When it comes to the human condition, sin exists whenever we are inhibited in our ability to do what we are made to do, which is to love God, obey Him, and achieve heaven. Sin – at its core a deficiency – is thereby also anything that involves a disordered use of means. Pinocchio, who squandered his resources on the way to school, certainly sinned, but the man born with a deformed hand is also touched by sin. Regardless, he (and Pinocchio) must do what they can with their situations.

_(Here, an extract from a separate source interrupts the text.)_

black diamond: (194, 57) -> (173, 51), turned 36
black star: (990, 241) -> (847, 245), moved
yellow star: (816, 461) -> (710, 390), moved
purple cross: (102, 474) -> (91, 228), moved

What the Incarnation and Passion of Christ revealed to the world is that creation – broken as it is – is still loved by God, so much so that it was worth redeeming by His own Blood. In particular, our faith shows us that what is dark and deficient can still serve as a path to God, with the essential distinction being made between sin and grace, the latter being God’s own life present to the world. There is nothing darker than the torture and death of Jesus, and yet the salvation of the world sprang from that epic sin. Indeed, through the worst of evils comes the outpouring of a goodness that knows no limit. Nails pounded into human flesh epitomize horror, and yet God humbly receiving that horror showered life.

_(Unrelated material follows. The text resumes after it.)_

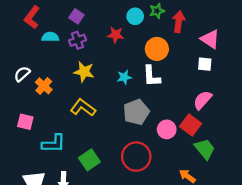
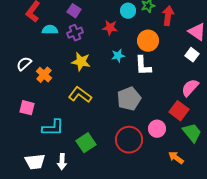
white square: (205, 64) -> (192, 55), turned 32
cyan star: (124, 77) -> (118, 56), moved
pink circle: (167, 129) -> (157, 129), moved

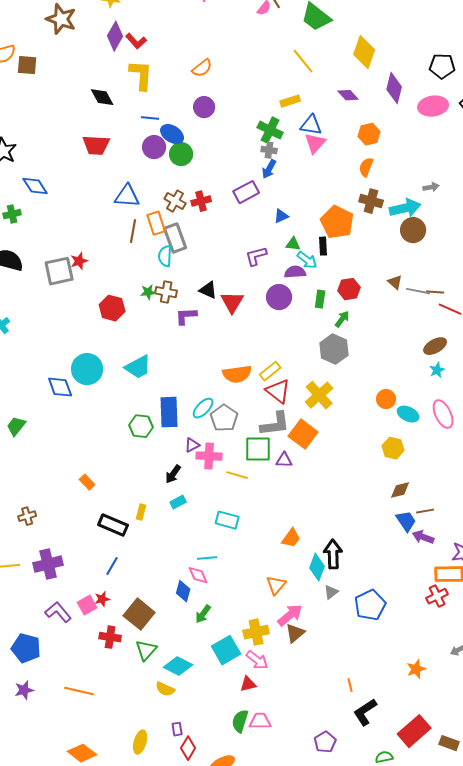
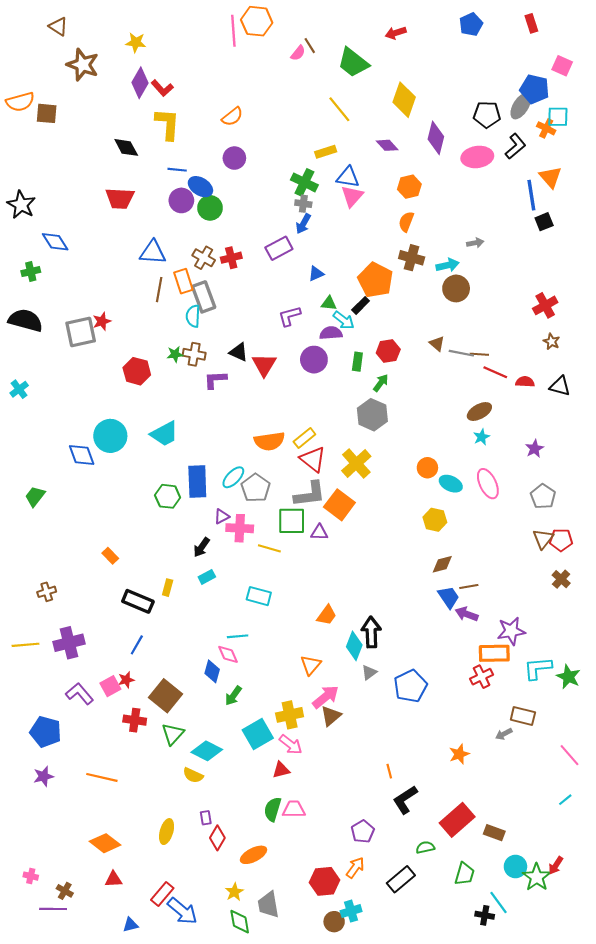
cyan arrow: (405, 208) -> (448, 265), size x0.7
black rectangle: (323, 246) -> (361, 305), turned 48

So where does this leave my diagnosis? It constitutes sin – insofar as it was launched by an untimely death, compounded by deficient choices, and absorbed into the fallen nature of a confused child. From this confused state itself, I have learned what it means to be an adopted child of God, how important a healthy family life is for each newborn child, how the marvelous gift of a blood tie with Christ changes chaos into kinship, and how many of my peers suffer from divorce, promiscuity, myriad dysfunctions, alienation, and disorientation from their earliest years. Woe to those who scandalize the little ones (cf. Mark 9:42). With dogged determination, I have clung to the understanding of the fatherhood of God and the motherhood of the Church as revealed by Christ so I could piece together what was deficient in my life.  My understanding of these things may still be more academic than heartfelt, but I know them to be true. I take nothing for granted.

This brings me to the challenging lie of our day: the insistence that our deficiencies are not sinful, but gifts in themselves, creating an entirely new prism through which to understand God. We are now being told that different psychological diagnoses and physical impairments are not to be seen as impairments or privations, but that they are entirely normal, even good! This means that revelation – and the faith attendant to it – must be adjusted to the disorders we inherit, rather than offering grace to bring those disorders into conformity with truth. This is a compelling assertion, but wrong.

There is no doubt that the deficiencies and obstacles we face are opportunities for growth in virtue. A rocky field must be cleared; otherwise, it cannot grow grain or provide pasture. Indeed, the man required to provide the labor will be strengthened in the process. Likewise, a blind man may develop keen hearing, a paraplegic may become a successful artist, and one who suffers tuberculosis may eventually exhibit heroic forbearance – but none of these virtues could bring us to consider blindness, paralysis, and tuberculosis good things. They can be understood as gifts only in the Christian sense, whereby deficiencies are transformed by grace into channels of grace. Such is the Crucifixion, which transformed the greatest of evils into the greatest of goods.

If we accept the deficiencies as gifts, it is only with the caveat that they are not what God intended, but they are not insurmountable. If the blind man weeps all day, the paraplegic lies wrapped in a bitter fog, and the tubercular patient rails at God until his final breath, the deficiencies – the sin – prevail. But if each turns to God and asks that the sins be transformed by His very Blood, only then can the grace take hold and the sin be overcome. The key is to reconcile the deficiency to the plan of God in light of the proper end of man, and the right use of creation, which is ordered to that end.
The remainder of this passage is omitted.